How does Clojure enforce that there are no side-effects in the transactional code? Is there a macro that "compiles" the transaction somehow?

STM in Haskell is very natural, since Haskell already enforces pure code and side-effecting code. STM and STVar work pretty similarly to IO and IORef or ST and TVar.


    How does Clojure enforce that there are no side-effects in the transactional code?
Technically it doesn't. If you have a (println "foo") in a transaction it may be printed multiple times if the transaction gets retried.

Clojure does give you an io! macro that you can wrap all your side effects in to manually provide that kind of protection. If you try to use io! inside a transaction you'll get an error at runtime.

    user=> (defn foo [n]
             (io!
               (println n))
             n)
    #'user/foo
    user=> (defn bar [] (dosync (foo 10)))
    #'user/bar
    user=> (bar)
    java.lang.IllegalStateException: I/O in transaction (NO_SOURCE_FILE:0)


It doesn't. What I meant by my last statement is that the transaction API forces updates to be functions of the old state, a somewhat foreign concept in python.


I think you've misunderstood what they're proposing here. Especially this:

> Clojure requires all STM activity to happen within the dosync block. In python, that would be like requiring the magic to happen within a "with transaction(): ...".

Under the proposal, all Python code would run under STM, only C-API and OS-level codes would run outside STM.

Edit: to clarify, the most common issue with implementing a viable STM (in just about every language apart from haskell) is the interaction between STM-managed objects and non-stm-managed objects. Under Pypy's proposal, there would be no such thing as all objects would be STM-managed.


I do understand that aspect of their proposal. My point is that causes unnecessary amounts of work. In typical Clojure, there's a very high ratio of pure functional code to STM code. i.e. you'll probably make 10 or 100 pure functional calls between each STM interaction.

Under the current pypy proposal, they're going to STM-ize every function call, regardless of whether it needs to do STM work. If the language had been built with STM in mind, with an explicit STM call, more user and library level code would adapt to that, and use STM sparingly.


This may work, this may not, but some nod to the fact that they've read things like http://queue.acm.org/detail.cfm?id=1454466 (as linked by codevine before me) and have some plan to address the problems would be nice. So far, attempts to bodge STM on to an imperative language that wasn't built with it in mind has not merely been failure, but radical failure. Immense amount of effort by very smart people, followed by the total unusability and unsalvagability of the resulting code.
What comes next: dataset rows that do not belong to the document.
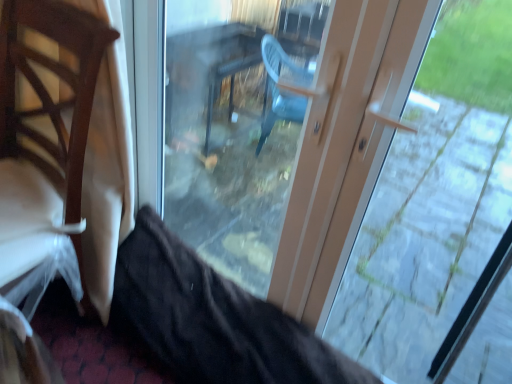 Question: Could matte plastic door at center be considered to be inside transparent glass door at center?

Choices:
 (A) yes
 (B) no

Answer: (A)

Question: Is transparent glass door at center taller than matte plastic door at center?

Choices:
 (A) yes
 (B) no

Answer: (B)

Question: Is transparent glass door at center oriented towards matte plastic door at center?

Choices:
 (A) yes
 (B) no

Answer: (A)

Question: Considering the relative sizes of transparent glass door at center and matte plastic door at center in the image provided, is transparent glass door at center bigger than matte plastic door at center?

Choices:
 (A) yes
 (B) no

Answer: (B)

Question: Considering the relative sizes of transparent glass door at center and matte plastic door at center in the image provided, is transparent glass door at center shorter than matte plastic door at center?

Choices:
 (A) yes
 (B) no

Answer: (A)

Question: Is point (65, 276) positioned closer to the camera than point (360, 284)?

Choices:
 (A) farther
 (B) closer

Answer: (B)

Question: In terms of width, does wooden chair at left look wider or thinner when compared to matte plastic door at center?

Choices:
 (A) wide
 (B) thin

Answer: (A)

Question: Is wooden chair at left bigger or smaller than matte plastic door at center?

Choices:
 (A) small
 (B) big

Answer: (B)

Question: From their relative heights in the image, would you say wooden chair at left is taller or shorter than matte plastic door at center?

Choices:
 (A) tall
 (B) short

Answer: (B)

Question: In the image, is matte plastic door at center positioned in front of or behind wooden chair at left?

Choices:
 (A) behind
 (B) front

Answer: (B)

Question: Is matte plastic door at center taller or shorter than wooden chair at left?

Choices:
 (A) short
 (B) tall

Answer: (B)

Question: Is matte plastic door at center wider or thinner than wooden chair at left?

Choices:
 (A) wide
 (B) thin

Answer: (B)

Question: Would you say matte plastic door at center is inside or outside wooden chair at left?

Choices:
 (A) outside
 (B) inside

Answer: (A)

Question: In terms of width, does matte plastic door at center look wider or thinner when compared to transparent glass door at center?

Choices:
 (A) thin
 (B) wide

Answer: (B)

Question: From their relative heights in the image, would you say matte plastic door at center is taller or shorter than transparent glass door at center?

Choices:
 (A) short
 (B) tall

Answer: (B) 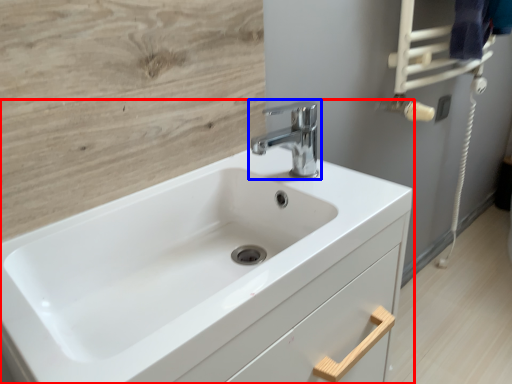 Question: Which object appears closest to the camera in this image, sink (highlighted by a red box) or tap (highlighted by a blue box)?

Choices:
 (A) sink
 (B) tap

Answer: (A) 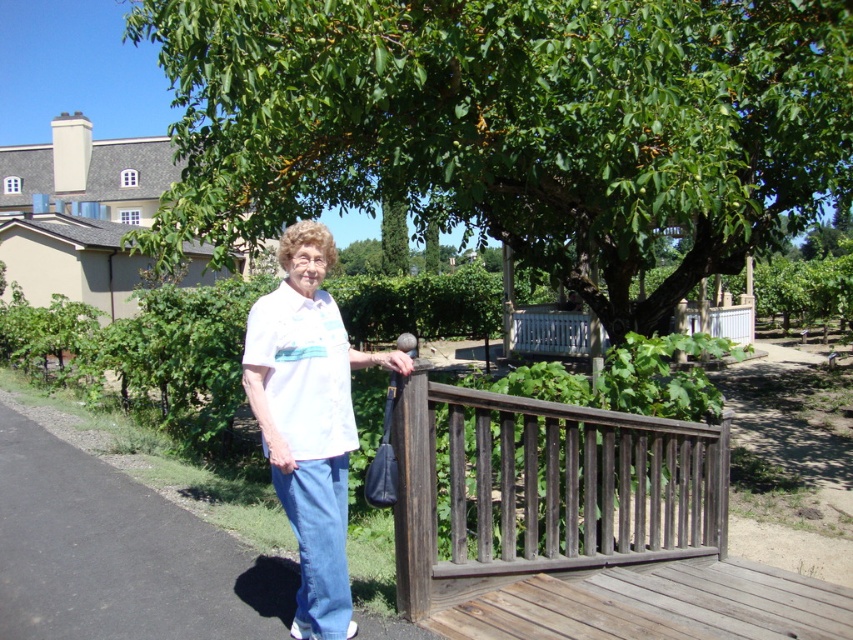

The fact that only place it has been shown to work is basically Clojure and Haskell needs to be addressed; how are you going to address the apparent fundamental incompatibility between imperative languages and STM? And while you may be able to answer that at the VM level (very tiny transactions implemented between opcodes, basically), I would expect it is absolutely hopeless to allow users access to this. How are you going to address the endless-side-effect replay problem? (Hint: You aren't.)

This is a kill-PyPy level of dangerous decision, and I think everyone on that team ought to demand a very good answer to that question before buying into this.


Until we have a new conceptual breakthrough, multiversion concurrency control (MVCC) [1], which STM represents in this context, is the only solution they have.

Yes it will impose a tax on all mutable data structures, and push people towards a more functional style of programming. This is generally good. It may be a challenge for people who think solely in terms of OOP, but then OOP will evolve in response, and that is also good.

[1] http://en.wikipedia.org/wiki/Multiversion_concurrency_contro...


The way I read it, it's a PyPy-the-VM feature, used in RPython, but not a PyPy-the-interpreter feature callable in the Python code interpreted, hence it's not available to users (i.e Python devs)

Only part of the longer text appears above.